TASK OBJECTIVE: Go line by line through the data below and work out how many lines contain "investisseurs"; the answer is that number alone.

[[ WORKING DATA, beginning ]]

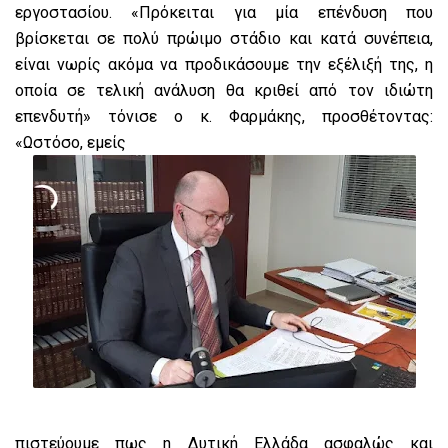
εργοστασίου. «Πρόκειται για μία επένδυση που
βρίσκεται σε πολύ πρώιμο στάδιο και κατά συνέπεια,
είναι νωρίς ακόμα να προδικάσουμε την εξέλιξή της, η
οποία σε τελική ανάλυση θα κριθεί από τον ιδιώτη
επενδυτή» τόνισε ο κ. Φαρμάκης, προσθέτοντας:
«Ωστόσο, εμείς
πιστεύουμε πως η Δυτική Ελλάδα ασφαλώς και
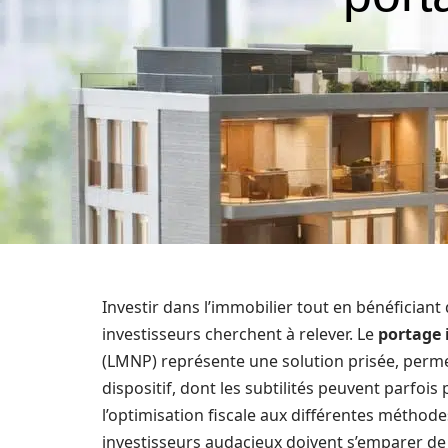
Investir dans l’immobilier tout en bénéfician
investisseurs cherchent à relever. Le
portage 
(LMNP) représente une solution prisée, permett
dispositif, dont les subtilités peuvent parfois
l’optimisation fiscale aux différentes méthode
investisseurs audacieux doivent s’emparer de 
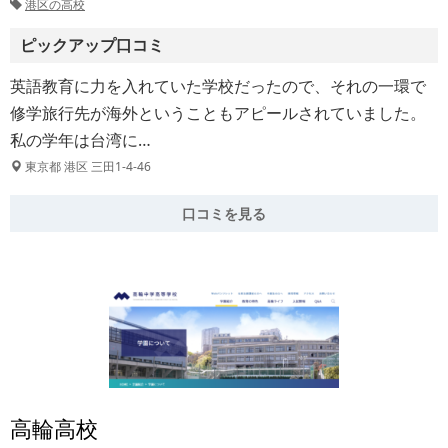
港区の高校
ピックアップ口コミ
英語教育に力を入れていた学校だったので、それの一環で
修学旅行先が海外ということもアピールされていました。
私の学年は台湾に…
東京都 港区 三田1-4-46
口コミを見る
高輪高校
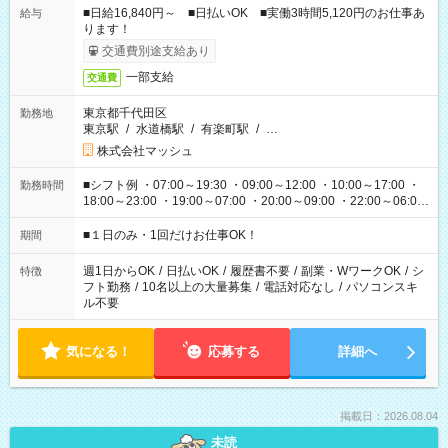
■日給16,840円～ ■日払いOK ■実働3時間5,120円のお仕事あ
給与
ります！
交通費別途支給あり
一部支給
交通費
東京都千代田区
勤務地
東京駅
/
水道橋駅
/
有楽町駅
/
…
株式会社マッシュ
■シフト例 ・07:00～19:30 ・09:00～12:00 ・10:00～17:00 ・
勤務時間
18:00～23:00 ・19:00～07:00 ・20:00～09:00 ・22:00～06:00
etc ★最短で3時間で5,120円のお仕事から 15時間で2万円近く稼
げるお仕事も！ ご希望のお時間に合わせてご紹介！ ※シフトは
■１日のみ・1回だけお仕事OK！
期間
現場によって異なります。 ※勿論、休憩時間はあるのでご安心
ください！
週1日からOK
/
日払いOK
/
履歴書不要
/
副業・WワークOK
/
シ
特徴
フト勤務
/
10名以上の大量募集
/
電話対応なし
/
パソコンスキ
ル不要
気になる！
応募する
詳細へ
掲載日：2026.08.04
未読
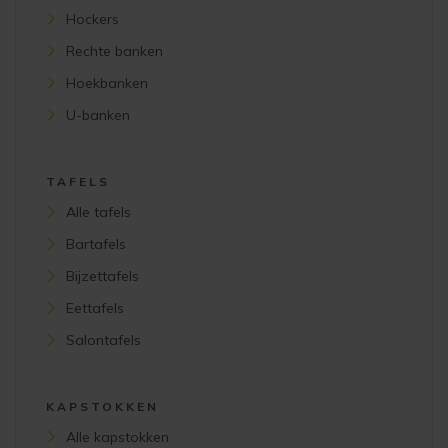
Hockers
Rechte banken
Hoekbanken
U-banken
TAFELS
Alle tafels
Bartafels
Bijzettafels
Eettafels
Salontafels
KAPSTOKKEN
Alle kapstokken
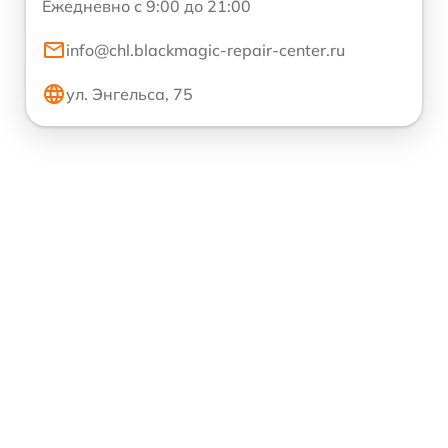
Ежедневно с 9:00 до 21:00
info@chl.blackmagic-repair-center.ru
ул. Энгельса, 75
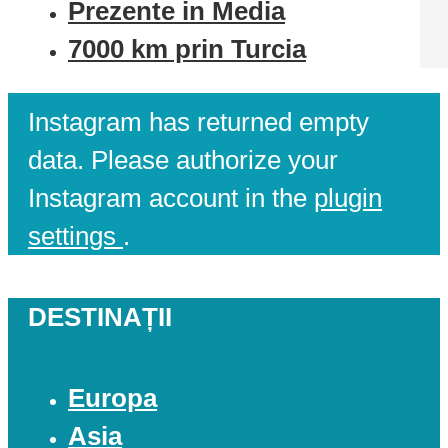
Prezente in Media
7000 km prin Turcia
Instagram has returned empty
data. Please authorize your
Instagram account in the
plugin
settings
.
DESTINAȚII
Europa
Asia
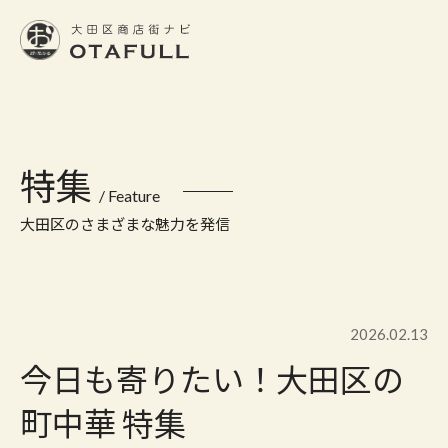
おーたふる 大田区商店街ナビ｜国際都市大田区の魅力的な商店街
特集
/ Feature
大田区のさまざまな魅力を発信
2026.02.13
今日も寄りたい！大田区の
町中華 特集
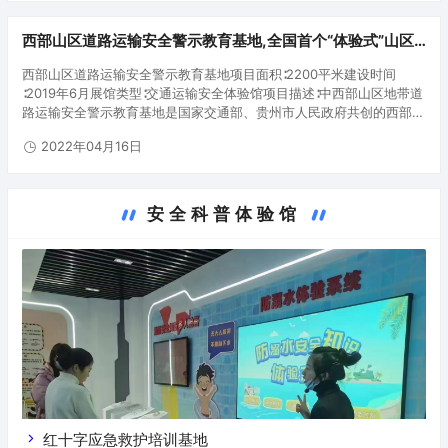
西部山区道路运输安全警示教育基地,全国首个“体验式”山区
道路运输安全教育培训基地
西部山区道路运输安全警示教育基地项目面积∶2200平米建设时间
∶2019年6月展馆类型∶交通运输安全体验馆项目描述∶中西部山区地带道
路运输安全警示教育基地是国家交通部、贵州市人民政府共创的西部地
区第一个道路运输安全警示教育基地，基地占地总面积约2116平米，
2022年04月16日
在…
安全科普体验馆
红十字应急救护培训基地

[[ WORKING DATA, end ]]

OUTPUT BELOW: 2